This is a concept that blows most people away. Especially when they start to notice the important role that in plays in how we see ourselves and others, our opportunity to grow.
Generally we tend to like others who are like us or have something in common with. We tend to not like people who are acting in a way that we don’t see as ‘good’ or acceptable.
Why is this? What is the science behind it?
We have different layers of consciousness. You reading this, taking in information and being aware of your surroundings is your conscious mind.
Then next layer is your subconscious mind. This is where your memories are stored, where your belief systems are held and it also takes care of and runs your body.
Your subconscious is said to be millions of times more powerful than your conscious awareness. It is constantly running, even when you are asleep - unlike your conscious mind.
When you look at something, your conscious mind pulls information from your subconscious mind.
So when you meet someone, you may consciously be aware that you like them - but it's your subconscious programming, memories and emotions that has really made the decision.
Someone that you like...
Let’s say you meet a person of the opposite sex. When you meet them, they look very similar too your favourite super model. This immediately triggers some of the same emotions from the past memory of when you saw your favourite picture of that super model.
Or, maybe you meet someone who has done the same course as you, or has a similar style to you. Your subconscious is mirroring back the things that you like about yourself from them.
Someone that you don’t like…
In this instance, perhaps you have met someone and for some reason you don’t like them.
There is just something about them that you can’t quite put your finger on. Do you have a bad vibe from them? To perceive the reality that you are perceiving now you are literally pulling on past experiences. Have a think, have you met someone that reminded you of someone that did something bad to you? Again, you will feel the negative emotions that you felt when that certain person in the past treated you badly.
When someone ‘mirrors’ a behaviour or attitude and we feel repelled by, what actually is happening is that the person that is acting like this in front of you is mirroring - or bringing to awareness a part of you that you don’t like about yourself.
I will explain further. We all are capable and have shown negative behavior, no one is perfect and as we have grown up we have found out by pushing boundaries - seeing if what we do creates a positive reaction or not within our self or others. These learnt behaviours are collected over time. Now if we have found or been told not to act like that and taken it on, or act out of character due to pressure or stress then we are showing that part of us.
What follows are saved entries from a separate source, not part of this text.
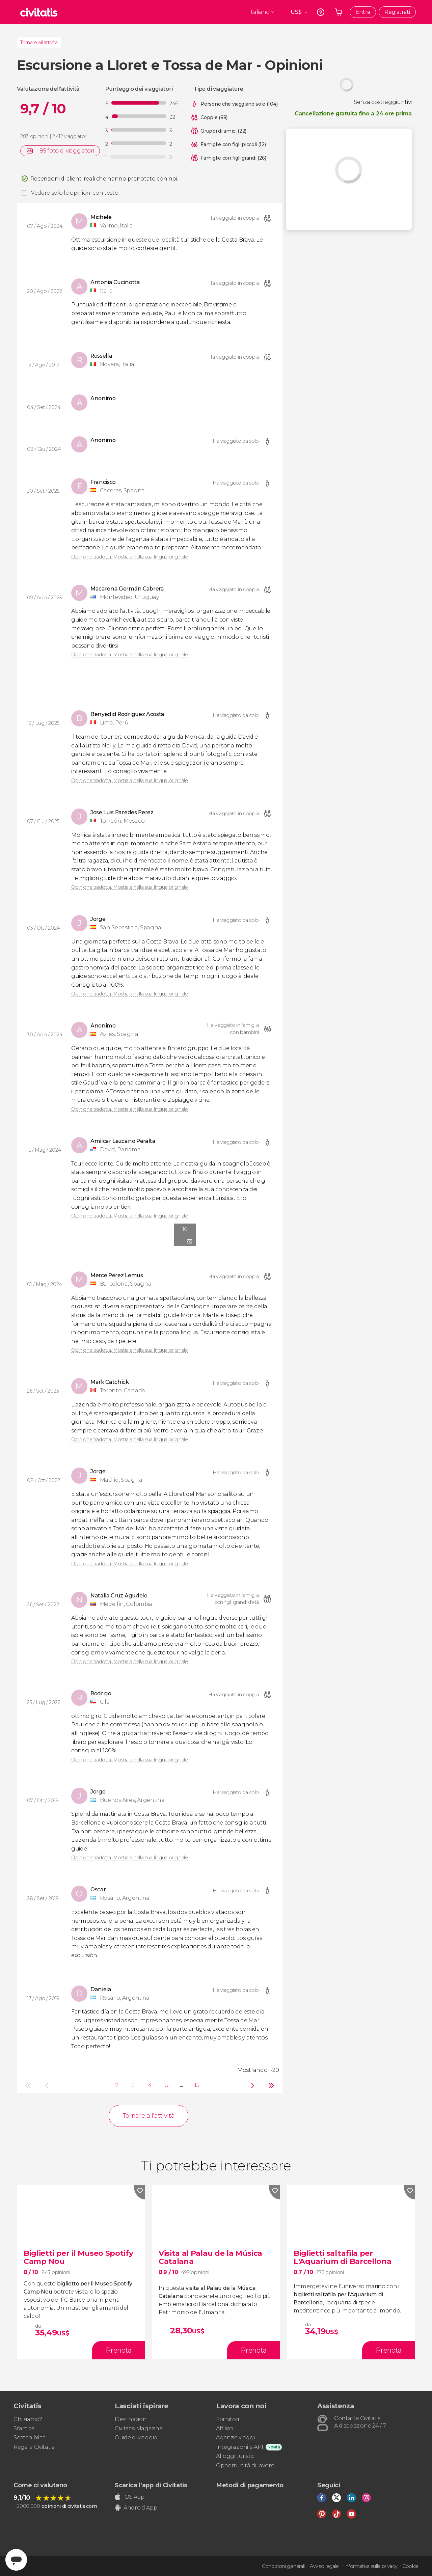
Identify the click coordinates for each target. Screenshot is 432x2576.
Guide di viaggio (136, 2437)
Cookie (410, 2566)
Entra (362, 12)
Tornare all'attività (39, 42)
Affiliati (224, 2428)
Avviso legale (324, 2566)
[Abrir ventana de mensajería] (16, 2560)
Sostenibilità (30, 2437)
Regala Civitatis (34, 2447)
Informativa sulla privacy (370, 2566)
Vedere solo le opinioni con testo (74, 193)
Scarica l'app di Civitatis (151, 2485)
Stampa (24, 2428)
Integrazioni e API (239, 2447)
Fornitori (227, 2419)
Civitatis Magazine (138, 2428)
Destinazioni (131, 2419)
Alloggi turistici (235, 2456)
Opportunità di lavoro (245, 2465)
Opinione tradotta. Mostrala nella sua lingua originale (129, 556)
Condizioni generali (283, 2566)
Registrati (397, 12)
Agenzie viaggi (235, 2437)
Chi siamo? (28, 2419)
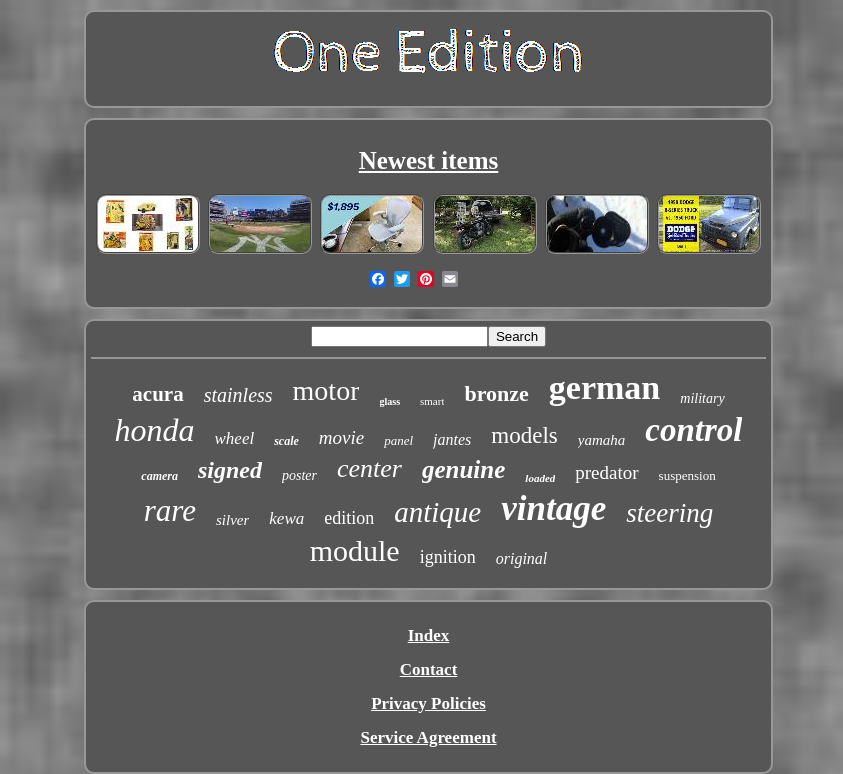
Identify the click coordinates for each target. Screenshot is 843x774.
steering (669, 513)
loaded (540, 478)
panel (398, 440)
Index (429, 635)
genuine (463, 469)
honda (155, 430)
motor (326, 390)
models (524, 435)
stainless (238, 395)
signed (230, 470)
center (369, 468)
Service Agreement (428, 737)
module (355, 550)
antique (437, 512)
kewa (286, 518)
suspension (687, 475)
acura (157, 394)
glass (389, 401)
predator (606, 472)
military (702, 398)
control (693, 430)
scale (286, 441)
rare (170, 510)
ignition (448, 557)
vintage (553, 508)
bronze (496, 393)
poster (299, 475)
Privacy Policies (428, 703)
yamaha (602, 440)
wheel (235, 438)
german (604, 387)
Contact (429, 669)
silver (232, 520)
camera (159, 476)
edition (349, 518)
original (522, 558)
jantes (452, 439)
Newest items (429, 160)
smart (432, 401)
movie (341, 437)
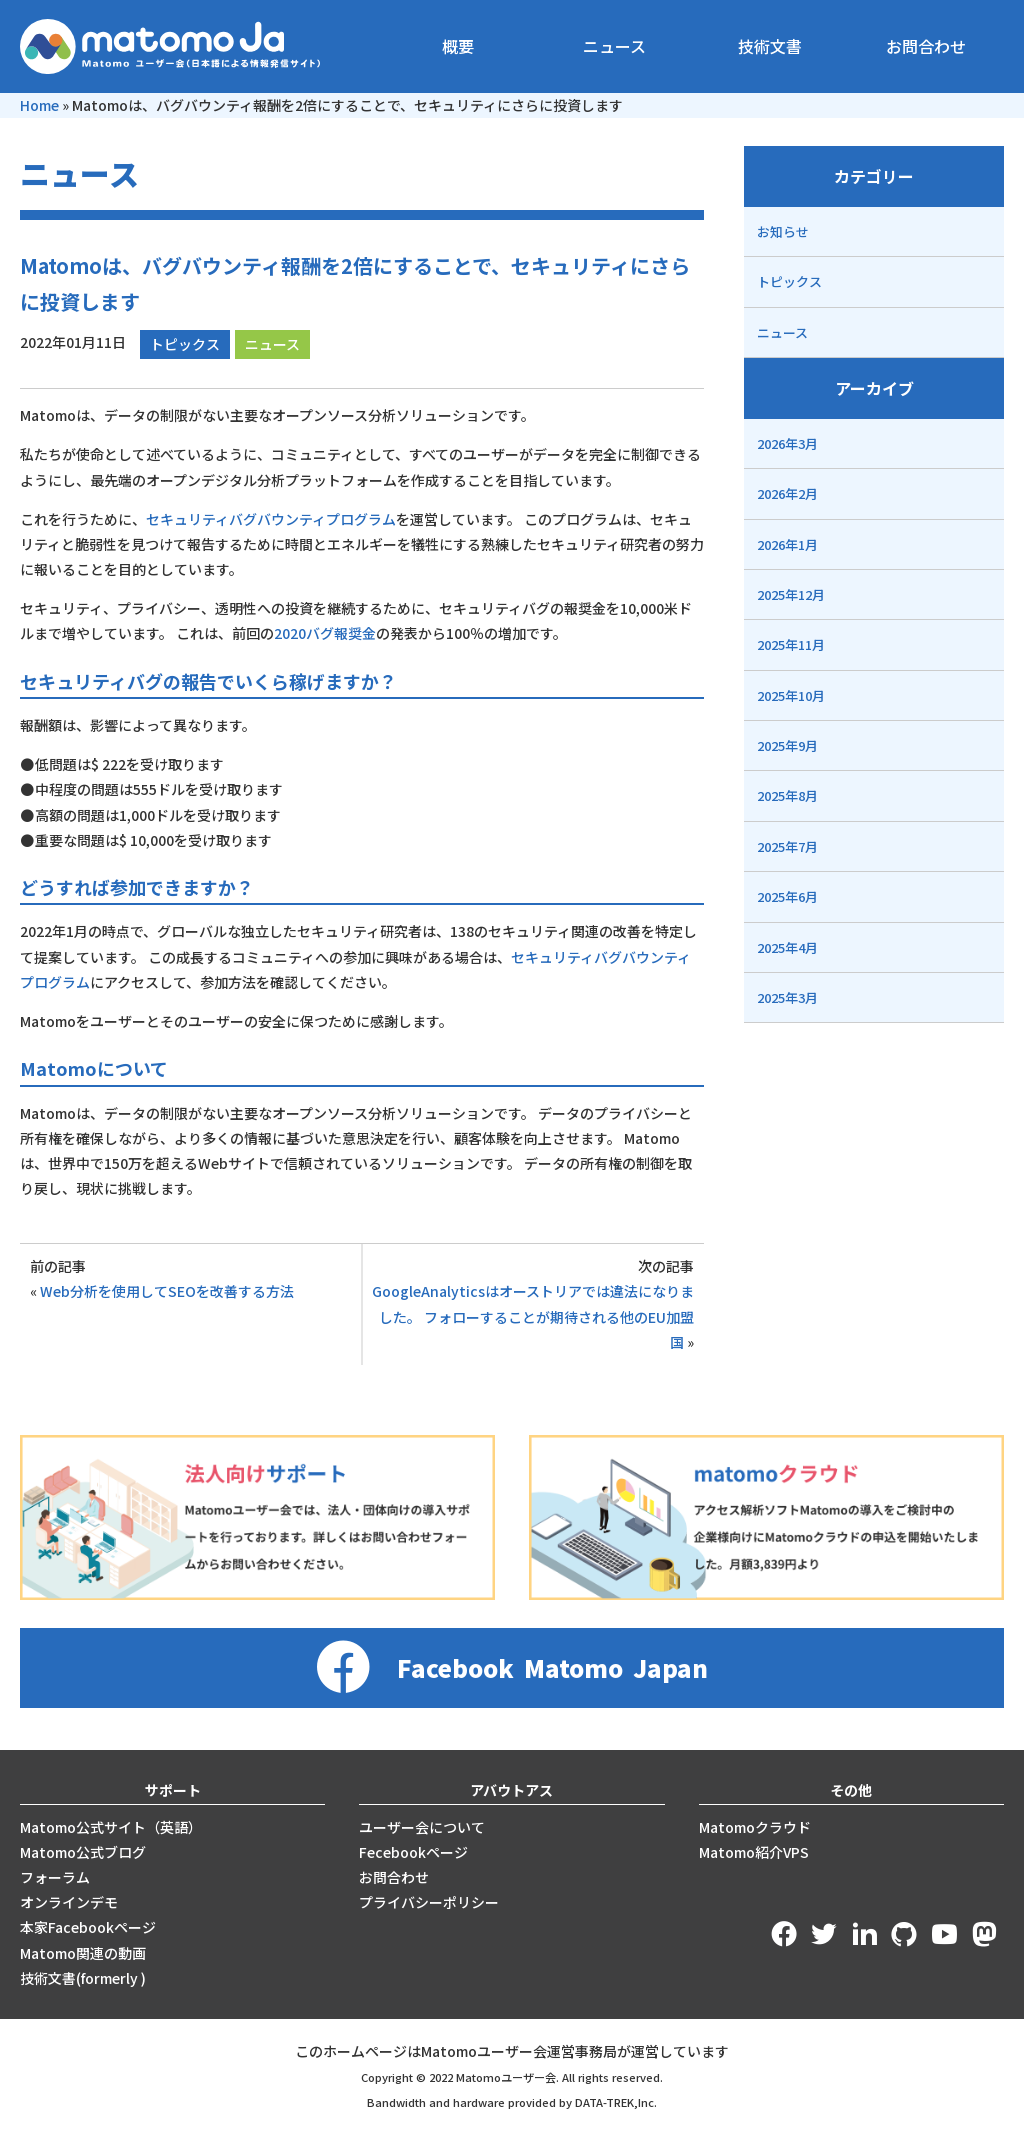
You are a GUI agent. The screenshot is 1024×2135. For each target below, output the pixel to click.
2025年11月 (791, 644)
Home (39, 105)
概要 (458, 46)
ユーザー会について (422, 1827)
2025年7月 (787, 846)
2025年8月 (787, 795)
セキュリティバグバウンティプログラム (271, 519)
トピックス (185, 344)
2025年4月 (787, 947)
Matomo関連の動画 (83, 1953)
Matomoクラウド (755, 1827)
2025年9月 (787, 745)
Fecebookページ (413, 1852)
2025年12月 (791, 594)
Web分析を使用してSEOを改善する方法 (167, 1291)
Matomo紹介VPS (754, 1852)
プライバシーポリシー (429, 1902)
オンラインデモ (69, 1902)
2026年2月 (787, 493)
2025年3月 (787, 997)
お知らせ (783, 231)
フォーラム (55, 1877)
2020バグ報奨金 (325, 633)
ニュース (614, 46)
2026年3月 (787, 443)
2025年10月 (791, 695)
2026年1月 (787, 544)
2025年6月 (787, 896)
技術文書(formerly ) (83, 1978)
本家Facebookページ (88, 1927)
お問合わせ (926, 46)
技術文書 (770, 46)
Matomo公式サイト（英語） (111, 1827)
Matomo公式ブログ (83, 1852)
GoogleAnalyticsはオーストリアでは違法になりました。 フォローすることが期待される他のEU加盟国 (533, 1316)
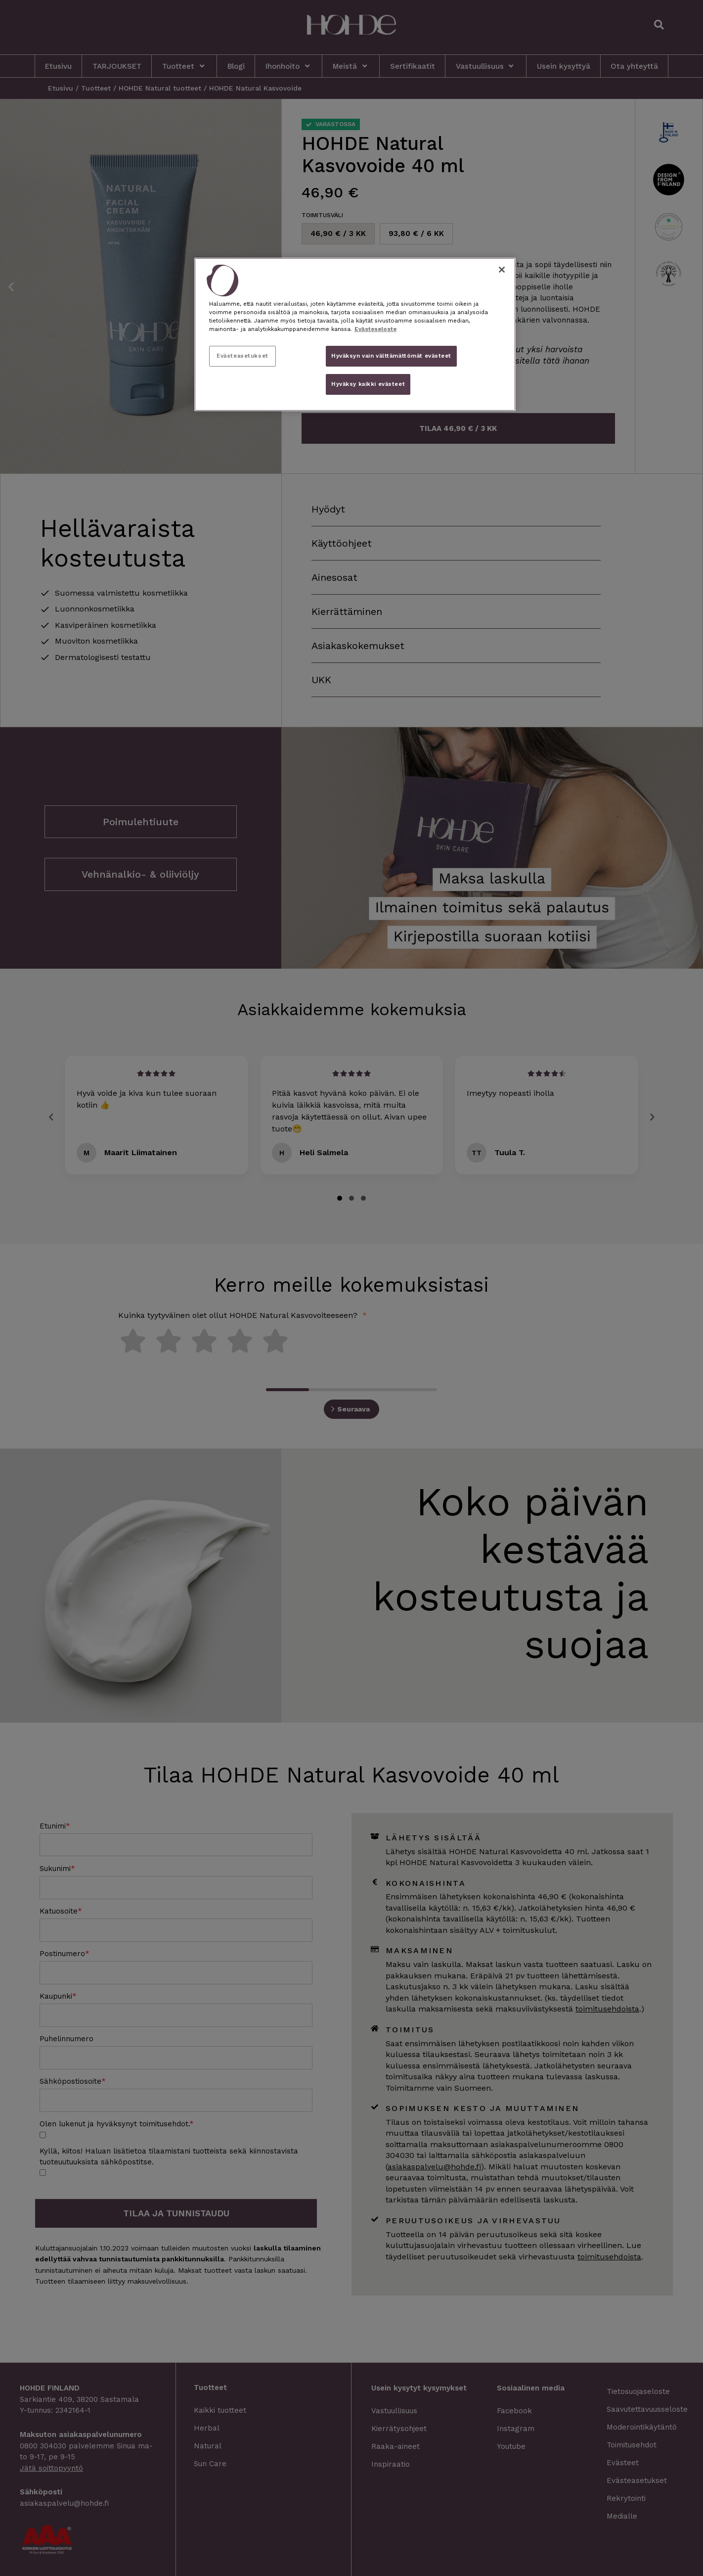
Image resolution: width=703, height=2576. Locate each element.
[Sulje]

Human behaviour specialists actually say that we have all the different traits, positive and negative… we just show them differently at different times.
So when someone presents a perceived negative behaviour, and we don’t like it, they are just ‘mirroring’ a part back to us that we don’t like about ourselves.
How can we best react to this more consciously? Let take a look at what the benefits are…
We can have gratitude for this trait being shown to us. Say to yourself “thank-you for showing me this trait, as you have shown me something that I would prefer not to show in myself”
This person has given you a gift of giving you an emotional charge, this is an opportunity to go within and see where or who this has come from in the past which is now conscious and has an opportunity to be made peace with and released to avoid the recurring emotional triggers.
No, we are not saying that you have to like everyone! What we are aiming for here is that others don’t affect our emotions negatively, we can keep cool and balanced in most situations and resolve past trauma. Not only resolving, but learning from them!
In general the mirror concept is very powerful if fully integrated and understood.
Every interaction is an opportunity to find out where we can better ourselves and it allows us to be more accepting and compassionate of others.
We believe that increased conscious awareness and emotional intelligence is the key to a happier society and are passionate about helping others reach a more peaceful state.